この一年で出版された人文科学系の邦訳書では群を抜いているだろう……そう思われて他なりません。ハイデッガー(Martin Heidegger,1889-1976)の弟子として知られる人物ですが、このところ通読すると実はハイデッガーにはない“開け”と“リアリティー”があるのでは……三度読み返しながらそう思わざるを得ません。

ハイデッガーに対する批判で正鵠を得ているのは、自ら血を流したレヴィナス老師(Emmanuel Lévinas,1906-1995)をおいてほかにはおりませんが、それとはまったくことなるアプローチにおいて、“存在論”の視野を開拓したのはレーヴィットではないか……そう思われてほかなりません。

……で、このことを、わが家のジュウシマツのピーチャンとの関わりから、実は詳論したい!のですが、詳論しようとする前に、別のアポイントメントが入りましたので、先にそちらを詳論といいますか、記録にのこしておきます。

宇治家参去さんが市井の職場で昔、一緒に汗を流したバイトくんが居ます。
これまでもときおり紹介しており、今はこの職場を辞めておりますが、音楽でいっちょ、やってやろう~っていう若者にて……、今でもその縁から種々付き合いといいますか……、自分自身の中では、彼がメジャーでビューするまでは、そして人生を真っ当=死ぬまで?は関わっていかざるを得ない……しかしそれは義務ではありません……という人物が居ます。

ちょうど、ここ一ヶ月ほどなかなか連絡がとれず、今日もだめかな~って思って、携帯電話へ連絡をいれると、……例の如く無反応!

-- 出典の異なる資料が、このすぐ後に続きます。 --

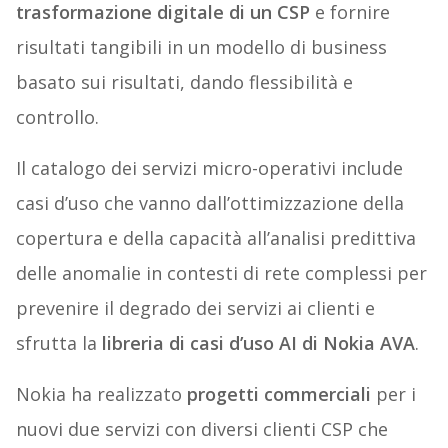
trasformazione digitale di un CSP
e fornire
risultati tangibili in un modello di business
basato sui risultati, dando flessibilità e
controllo.
Il catalogo dei servizi micro-operativi include
casi d’uso che vanno dall’ottimizzazione della
copertura e della capacità all’analisi predittiva
delle anomalie in contesti di rete complessi per
prevenire il degrado dei servizi ai clienti e
sfrutta la
libreria di casi d’uso AI di Nokia AVA
.
Nokia ha realizzato
progetti commerciali
per i
nuovi due servizi con diversi clienti CSP che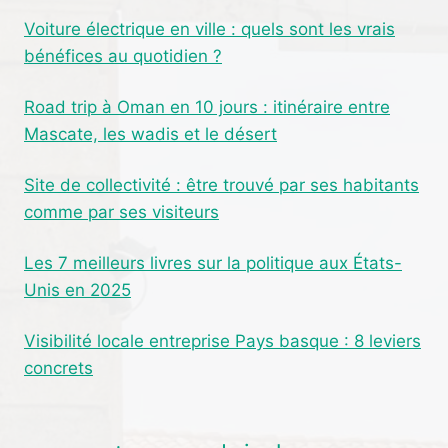
Voiture électrique en ville : quels sont les vrais
bénéfices au quotidien ?
Road trip à Oman en 10 jours : itinéraire entre
Mascate, les wadis et le désert
Site de collectivité : être trouvé par ses habitants
comme par ses visiteurs
Les 7 meilleurs livres sur la politique aux États-
Unis en 2025
Visibilité locale entreprise Pays basque : 8 leviers
concrets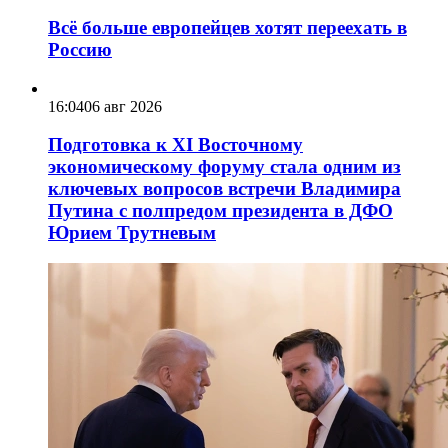
Всё больше европейцев хотят переехать в
Россию
16:04
06 авг 2026
Подготовка к XI Восточному
экономическому форуму стала одним из
ключевых вопросов встречи Владимира
Путина с полпредом президента в ДФО
Юрием Трутневым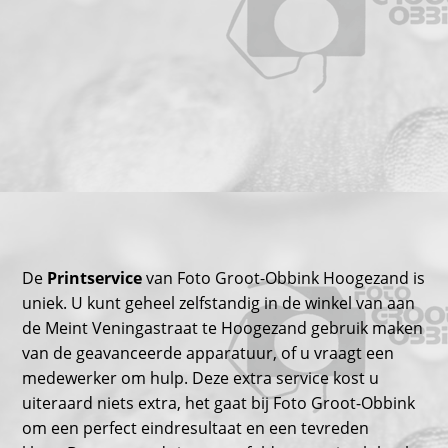
De
Printservice
van Foto Groot-Obbink Hoogezand is
uniek. U kunt geheel zelfstandig in de winkel van aan
de Meint Veningastraat te Hoogezand gebruik maken
van de geavanceerde apparatuur, of u vraagt een
medewerker om hulp. Deze extra service kost u
uiteraard niets extra, het gaat bij Foto Groot-Obbink
om een perfect eindresultaat en een tevreden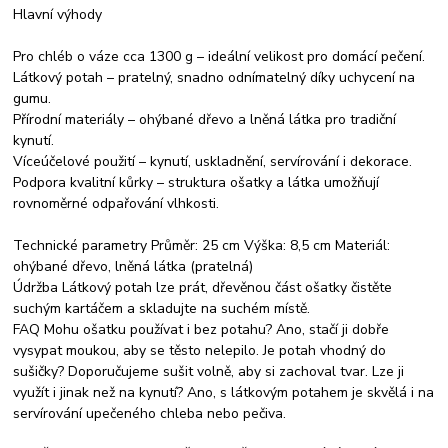
Hlavní výhody
Pro chléb o váze cca 1300 g – ideální velikost pro domácí pečení.
Látkový potah – pratelný, snadno odnímatelný díky uchycení na
gumu.
Přírodní materiály – ohýbané dřevo a lněná látka pro tradiční
kynutí.
Víceúčelové použití – kynutí, uskladnění, servírování i dekorace.
Podpora kvalitní kůrky – struktura ošatky a látka umožňují
rovnoměrné odpařování vlhkosti.
Technické parametry Průměr: 25 cm Výška: 8,5 cm Materiál:
ohýbané dřevo, lněná látka (pratelná)
Údržba Látkový potah lze prát, dřevěnou část ošatky čistěte
suchým kartáčem a skladujte na suchém místě.
FAQ Mohu ošatku používat i bez potahu? Ano, stačí ji dobře
vysypat moukou, aby se těsto nelepilo. Je potah vhodný do
sušičky? Doporučujeme sušit volně, aby si zachoval tvar. Lze ji
využít i jinak než na kynutí? Ano, s látkovým potahem je skvělá i na
servírování upečeného chleba nebo pečiva.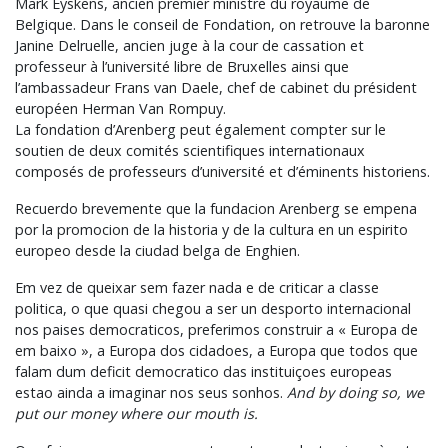
Mark Eyskens, ancien premier ministre du royaume de
Belgique. Dans le conseil de Fondation, on retrouve la baronne
Janine Delruelle, ancien juge à la cour de cassation et
professeur à l’université libre de Bruxelles ainsi que
l’ambassadeur Frans van Daele, chef de cabinet du président
européen Herman Van Rompuy.
La fondation d’Arenberg peut également compter sur le
soutien de deux comités scientifiques internationaux
composés de professeurs d’université et d’éminents historiens.
Recuerdo brevemente que la fundacion Arenberg se empena
por la promocion de la historia y de la cultura en un espirito
europeo desde la ciudad belga de Enghien.
Em vez de queixar sem fazer nada e de criticar a classe
politica, o que quasi chegou a ser un desporto internacional
nos paises democraticos, preferimos construir a « Europa de
em baixo », a Europa dos cidadoes, a Europa que todos que
falam dum deficit democratico das instituiçoes europeas
estao ainda a imaginar nos seus sonhos.
And by doing so, we
put our money where our mouth
is.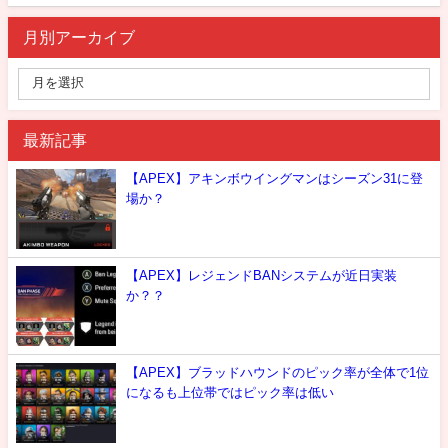
月別アーカイブ
最新記事
【APEX】アキンボウイングマンはシーズン31に登
場か？
【APEX】レジェンドBANシステムが近日実装
か？？
【APEX】ブラッドハウンドのピック率が全体で1位
になるも上位帯ではピック率は低い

もういっぺん入れてから、メールを頂戴し、「今は取り込み中なのであとで」

……というメッセージを頂き、こ1時間してから連絡が久し振りに取れた次第です。

「おめえ、生きんのか?」

「生きていますよ~

「最近どうよ」

「飲みにでも行きます?」

……というながれになりましたものですから、レーヴィット、ハイデッガー、レヴィナスが論じることができます、スイマセン。

で……。

軽~く逝ってきた次第です。

どうやら、はじめての彼女と別れたようで……。

ちなみに一年前にはじめて彼女ができましたっーって!お祝いもしました。

ちょうど、こちらが「生きているか~」って電話をかけていたときがその現場だったようで……。

スンマセン!

詳細は置きますが……。

「別れ」ではなく、ひとつの「スタート」だったようで、安堵といいますか……これからが勝負だよな!って杯をかわしつつ健闘をたたえ合った次第です。
※私自身に対するエールとはなにかっていわれると……ひとまず措きます。

彼とは二月に飲んで「おめぇよぉぉぉ」ってボッコボッコにしてきたのですが、今でもボッコボッコにしたい状態であることは否定できません。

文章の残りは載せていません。